Carbon surge driving up TTF & spot LNG prices
A carbon price surge in Europe pulling up LNG prices in China? This may sound like a case of the butterfly effect. But the current tandem rise in carbon and gas prices reflects an important linkage through the European power sector.
The carbon vs gas price relationship has come into focus this year as the result of surging carbon EUA prices. Carbon prices topped 25 €/t last Monday, a 142% move higher from the start of Q2 2018 (when prices were 13 €/t).
As carbon prices have increased, so has price volatility.
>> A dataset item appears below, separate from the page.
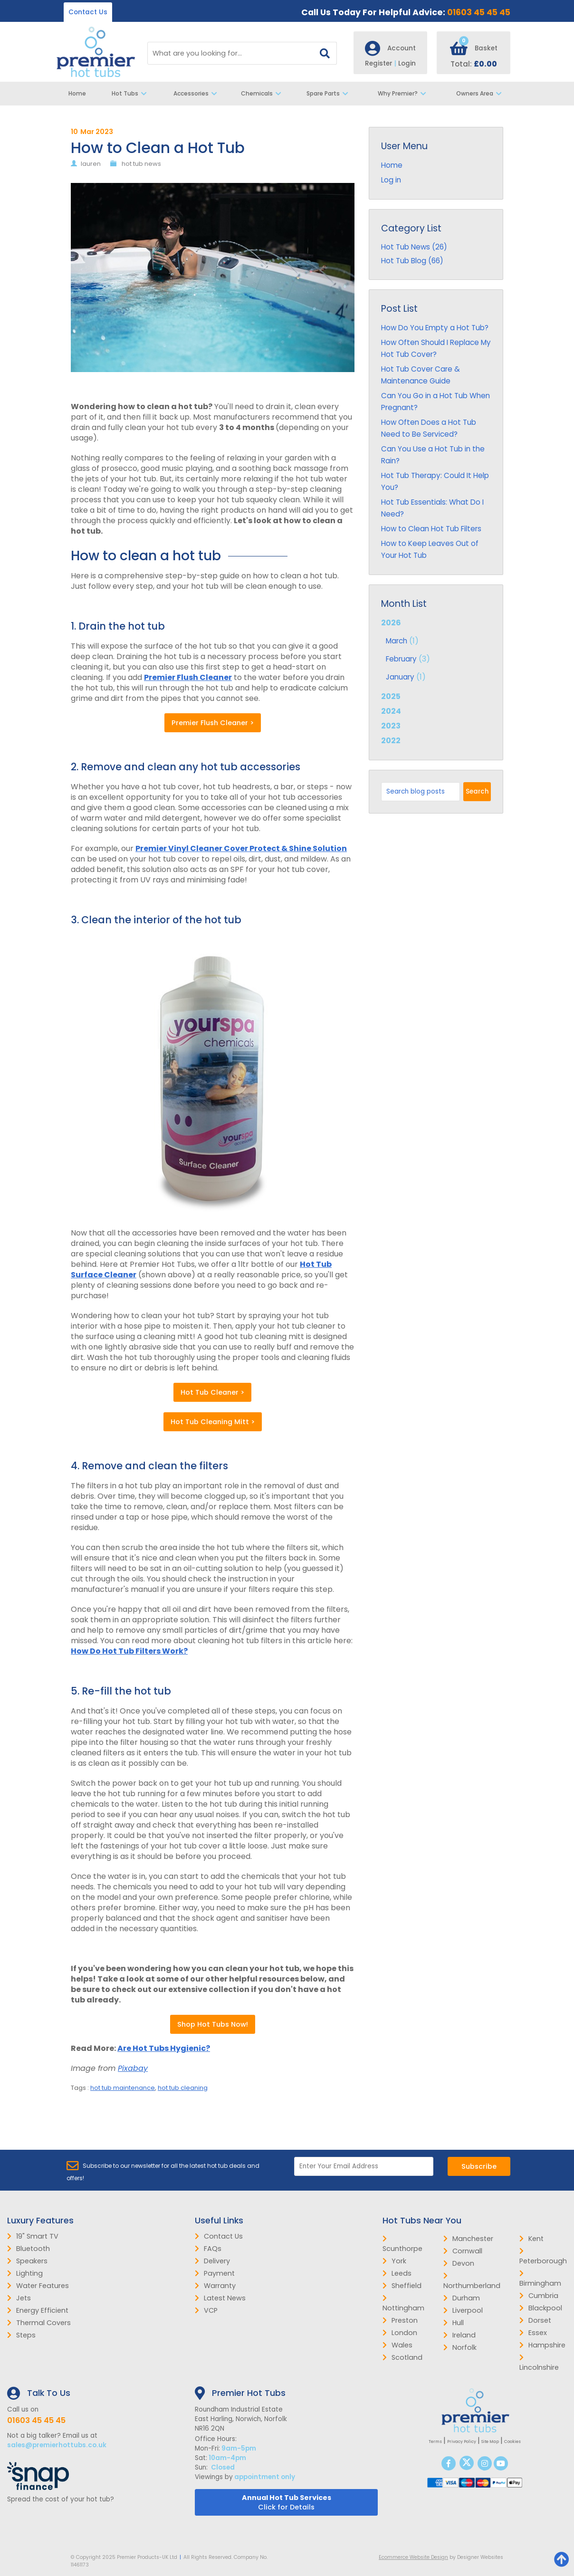  Describe the element at coordinates (471, 2281) in the screenshot. I see `Northumberland` at that location.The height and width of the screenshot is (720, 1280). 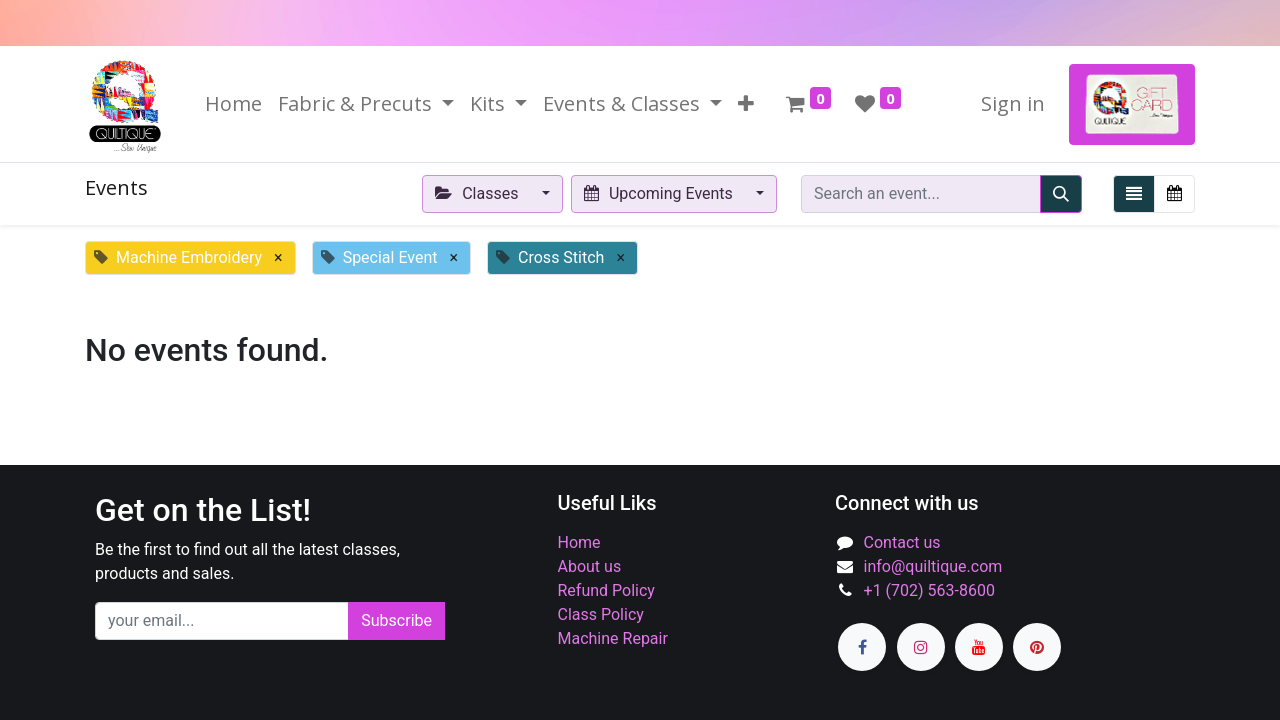 I want to click on Class Policy, so click(x=601, y=614).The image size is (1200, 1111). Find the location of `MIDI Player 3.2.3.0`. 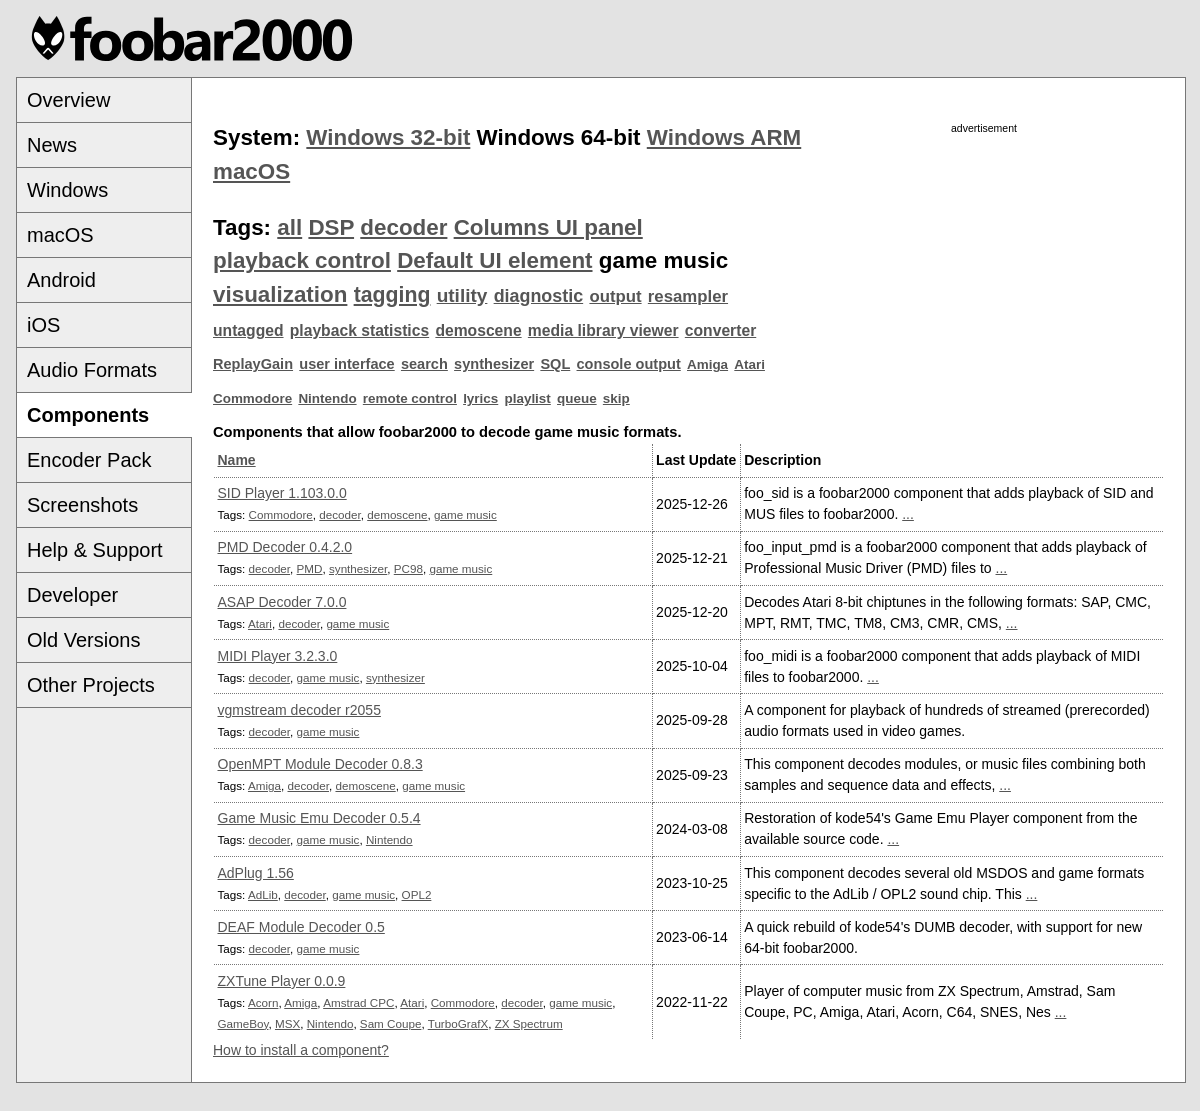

After peaking on Monday last week, EUA prices fell 20% by Friday to close the week just under 20 €/t.
The TTF gas curve and Asian spot LNG prices have risen in parallel with carbon since Q1. They also fell in sympathy with the steep decline in EUA prices across last week.
The mechanics of this linkage between gas and carbon prices is underpinned by gas vs coal plant switching in European power markets, as we set out in this week’s article.
What is driving carbon higher
Carbon prices have rallied this year in response to finalisation of the Market Stability Reserve (MSR) measures. The MSR has been a long time coming, but represents a clear mechanism to reduce the surplus of carbon credits that has built since the financial crisis.
Under the MSR, surplus carbon inventory will be removed at the rate of 24% a year across 2019-23. Culling of EUAs will then continue beyond this at a 12% rate.
The net impact of the MSR has been to reignite the requirement for market driven emissions abatement from the power sector. In other words, the EUA market anticipates a shortage of emissions allowances, which needs to be cleared via higher prices.
The key mechanism driving carbon abatement at the margin, is the switching of coal units for CCGTs. Germany is particularly important given its large switching potential, with 28GW of installed hard coal capacity and more than 20GW of gas-fired capacity (currently running at relatively low load factors).
Switching linkage between gas & carbon
Rising carbon prices hurts coal plant competitiveness versus gas. The carbon intensity of coal-fired units is more than double that of CCGTs (e.g. 0.85 vs 0.35 t/MWh of power produced). This means the variable cost of coal plants rises faster than CCGTs in response to a carbon price increase.
Everything else being equal, this carbon induced shift in competitiveness in favour of gas plants results in higher CCGT load factors. This in turn causes higher gas demand which acts to pull up European gas hub prices.
Movements in forward prices anticipate this relationship. In other words, a move higher in carbon prices is typically accompanied by a move higher in gas prices to maintain similar gas vs coal switching levels. This dynamic can be observed in Chart 1.
Chart 1: Relationship between front month EUA and TTF prices
Source: Timera Energy
Front month carbon & EUA prices have been 94% correlated since the start of Q2 (with daily price returns 41% correlated). The ratio of carbon vs gas price moves is not a ‘1 for 1’ relationship as it depends on the relative impact on gas vs coal plant variable cost.
The detailed mechanics of this carbon vs gas price linkage are quite complex. They depend on the relative variable costs of coal vs CCGT units taking into account gas price seasonality, different unit efficiencies and supply stack variances across markets.
This complexity means there is not a simple formula that defines the relationship between carbon and gas prices. It requires detailed modelling of pan-European power markets as we set out here.
But there is a clearly observable correlation between carbon and gas forward prices that is driven by European power market switching boundaries.
The connection to LNG spot prices
The carbon vs TTF price relationship also extends to impact spot LNG pricing. We recently set out the price relationship between the European gas market and Asian LNG spot prices. Spot LNG cargoes in Asia are priced at a spread to TTF. In other words, the volume of LNG flowing into Asia is primarily driven by the relative level of Asian spot prices above TTF, not the absolute level of Asian spot prices.
Strong Asian LNG demand this year has opened up an Asia/TTF spread that has been ranging above the 1.50 $/mmbtu level required to divert significant volumes of LNG from Europe to Asia. Asian spot prices must rise with TTF to support this spread level, in order to maintain cargo diversions to meet Asian demand.
The fact that Asia is pulling LNG away from Europe strengthens the importance of switching levels in driving TTF pricing. When Asian and European gas prices are converged, LNG imports tend to dampen rising European hub prices.
But in 2018, cargo diversion to service inelastic Asian demand has created somewhat of a vacuum above European hub prices. That has seen the carbon price rise translate more directly into higher TTF prices.